• _REQUIRED ACTION_: Search the material for the string "köszönhetően" and copy each line where it occurs.
━━━ ENTRIES PROVIDED ━━━
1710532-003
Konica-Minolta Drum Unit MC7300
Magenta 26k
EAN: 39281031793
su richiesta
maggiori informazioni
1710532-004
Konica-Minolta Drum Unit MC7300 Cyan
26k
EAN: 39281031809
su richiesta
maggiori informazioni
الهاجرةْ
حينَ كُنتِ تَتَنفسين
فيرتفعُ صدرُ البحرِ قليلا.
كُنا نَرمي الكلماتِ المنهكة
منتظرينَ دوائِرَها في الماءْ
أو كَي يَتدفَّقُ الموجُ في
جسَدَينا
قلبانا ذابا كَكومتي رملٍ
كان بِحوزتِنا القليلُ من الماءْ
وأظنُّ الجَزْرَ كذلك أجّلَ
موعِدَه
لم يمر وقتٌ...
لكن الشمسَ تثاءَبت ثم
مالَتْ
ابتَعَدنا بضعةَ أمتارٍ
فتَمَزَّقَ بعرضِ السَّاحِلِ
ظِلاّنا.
━━━
━━━ ENTRIES PROVIDED ━━━
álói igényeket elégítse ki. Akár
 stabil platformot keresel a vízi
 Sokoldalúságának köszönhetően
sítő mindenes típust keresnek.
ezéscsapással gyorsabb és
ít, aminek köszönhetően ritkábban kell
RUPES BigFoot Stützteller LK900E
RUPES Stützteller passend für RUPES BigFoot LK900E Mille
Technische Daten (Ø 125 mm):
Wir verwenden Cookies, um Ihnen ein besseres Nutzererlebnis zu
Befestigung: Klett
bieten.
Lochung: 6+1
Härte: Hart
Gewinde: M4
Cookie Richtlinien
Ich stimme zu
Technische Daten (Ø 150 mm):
━━━
━━━ ENTRIES PROVIDED ━━━
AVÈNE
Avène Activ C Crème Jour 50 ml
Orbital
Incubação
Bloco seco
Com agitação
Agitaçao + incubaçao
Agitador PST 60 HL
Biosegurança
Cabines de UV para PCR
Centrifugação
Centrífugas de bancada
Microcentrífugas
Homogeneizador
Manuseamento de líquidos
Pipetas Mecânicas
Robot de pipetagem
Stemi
━━━
• _ANSWER TO THE PROBLEM_:
 Sokoldalúságának köszönhetően
ít, aminek köszönhetően ritkábban kell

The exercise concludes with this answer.